Oggi, quasi cinque anni dopo quella protesta, Just Eat ha annunciato che comincerà a far firmare ai propri rider contratti di lavoro subordinato con il modello Scoober. Una decisione che cambia il paradigma stesso di questi lavori, e forse segna un punto di svolta anche per le altre società del settore.

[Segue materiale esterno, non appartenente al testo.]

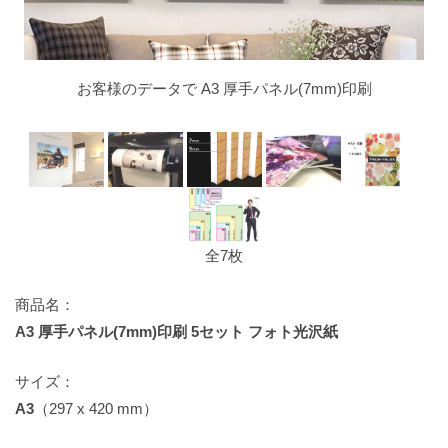
お客様のデータで A3 厚手パネル(7mm)印刷
全7枚
商品名：
A3 厚手パネル(7mm)印刷 5セット フォト光沢紙
サイズ：
A3
（297 x 420 mm）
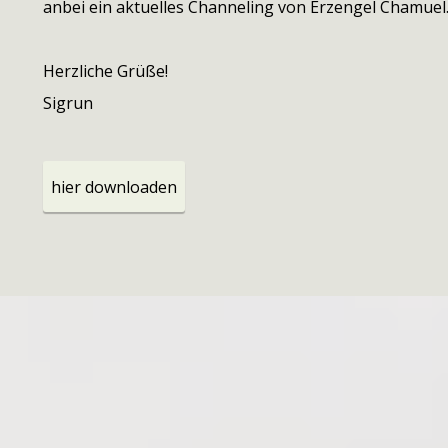
anbei ein aktuelles Channeling von Erzengel Chamuel
Herzliche Grüße!
Sigrun
hier downloaden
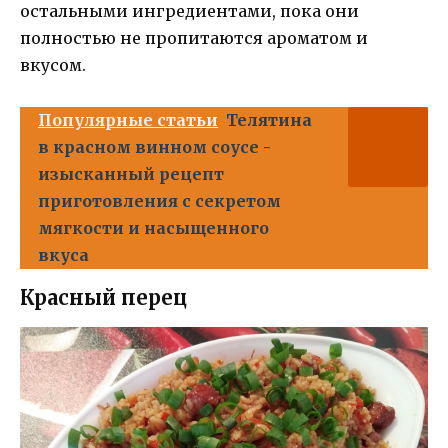
остальными ингредиентами, пока они
полностью не пропитаются ароматом и
вкусом.
Популярные статьи
Телятина
в красном винном соусе -
изысканный рецепт
приготовления с секретом
мягкости и насыщенного
вкуса
Красный перец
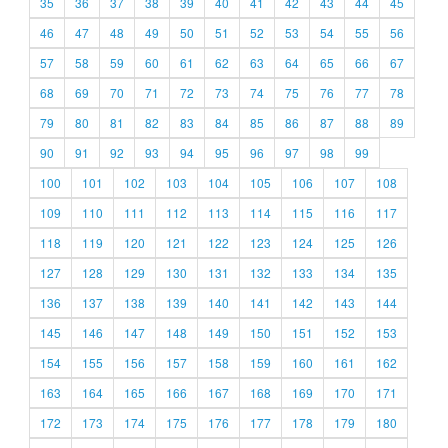
35
36
37
38
39
40
41
42
43
44
45
46
47
48
49
50
51
52
53
54
55
56
57
58
59
60
61
62
63
64
65
66
67
68
69
70
71
72
73
74
75
76
77
78
79
80
81
82
83
84
85
86
87
88
89
90
91
92
93
94
95
96
97
98
99
100
101
102
103
104
105
106
107
108
109
110
111
112
113
114
115
116
117
118
119
120
121
122
123
124
125
126
127
128
129
130
131
132
133
134
135
136
137
138
139
140
141
142
143
144
145
146
147
148
149
150
151
152
153
154
155
156
157
158
159
160
161
162
163
164
165
166
167
168
169
170
171
172
173
174
175
176
177
178
179
180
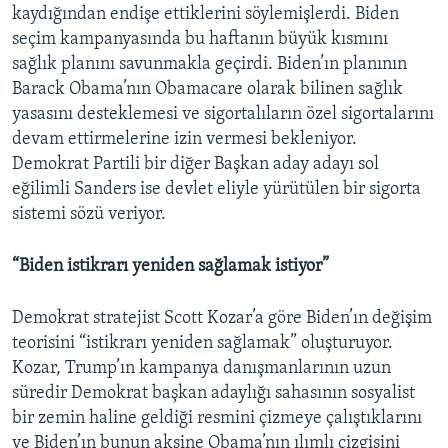
kaydığından endişe ettiklerini söylemişlerdi. Biden
seçim kampanyasında bu haftanın büyük kısmını
sağlık planını savunmakla geçirdi. Biden’ın planının
Barack Obama’nın Obamacare olarak bilinen sağlık
yasasını desteklemesi ve sigortalıların özel sigortalarını
devam ettirmelerine izin vermesi bekleniyor.
Demokrat Partili bir diğer Başkan aday adayı sol
eğilimli Sanders ise devlet eliyle yürütülen bir sigorta
sistemi sözü veriyor.
“Biden istikrarı yeniden sağlamak istiyor”
Demokrat stratejist Scott Kozar’a göre Biden’ın değişim
teorisini “istikrarı yeniden sağlamak” oluşturuyor.
Kozar, Trump’ın kampanya danışmanlarının uzun
süredir Demokrat başkan adaylığı sahasının sosyalist
bir zemin haline geldiği resmini çizmeye çalıştıklarını
ve Biden’ın bunun aksine Obama’nın ılımlı çizgisini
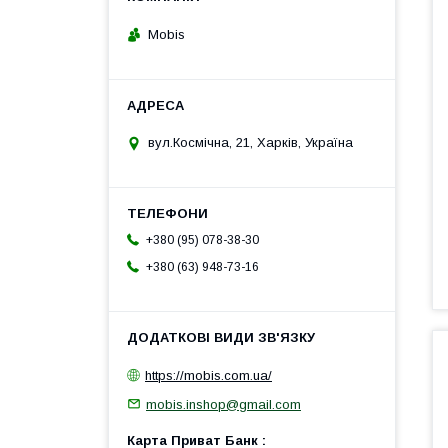
Mobis
вул.Космічна, 21, Харків, Україна
+380 (95) 078-38-30
+380 (63) 948-73-16
https://mobis.com.ua/
mobis.inshop@gmail.com
Карта Приват Банк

Da lavoretti a dipendenti subordianati

Nella neolingua dell’innovazione, il tipo di business delle società di food delivery è chiamato ‘gig economy’, economia dei lavoretti. E ‘gig’, lavoretti’, erano quelli che i rider erano chiamati a fare dietro chiamate saltuarie e compensi a buon mercato. Questa era almeno la promessa iniziale. L’economia dei ‘gig’ doveva essere niente di più della versione digitale degli speedypizza, o lavori a cui dedicarsi nel tempo libero per arrotondare un po’.

Ma non è andata cosi’. Nel tempo l’impegno richiesto ai rider è diventato sempre più consistente, il modello funzionava e le società di food delivery sono diventate dei colossi, capaci di generare solo in Italia un mercato stimato intorno ai due miliardi nel 2019. In assenza di lavori più remunerativi, sono diventati l’unico lavoro possibile per una buona parte dei circa 10mila fattorini presenti oggi in Italia. Dovevano essere i lavoretti per ragazzini e studenti universitari.

Oggi in molti casi sono la principale fonte di reddito di intere famiglie. Complice anche la crescente richiesta di questo servizio, accelerata dalla pandemia che nel 2020 ha cambiato le abitudini di milioni di persone. Alle prime proteste dei rider torinesi e milanesi nel 2016 ne seguirono altre. I media si accorsero dell’esistenza di questi lavoratori, intervistati spesso di spalle per paura di perdere il lavoro o vedersi annullati i contratti. Si scopri’ che anche in Italia era sbarcato un nuovo metodo di organizzare il lavoro. Il Financial Times lo defini’ management algoritmico: un’organizzazione senza capi, gestita da un software che riceveva, elaborava e inviava richieste di prestazione.

Un contratto nazionale difficile

La questione dei rider arrivò sul tavolo di un ministero nel 2018, quando l’allora ministro del Lavoro e dello Sviluppo economico, Luigi Di Maio, promise di occuparsene nel decreto dignità. L’intervento del governo ebbe il merito di evidenziare l’urgenza di trovare una soluzione alla situazione contrattuale dei rider. Ma al momento non si è riusciti a trovare una quadra e tra sindacati e aziende è scontro sul contratto collettivo nazionale che sarebbe dovuto entrare in vigore lo scorso novembre.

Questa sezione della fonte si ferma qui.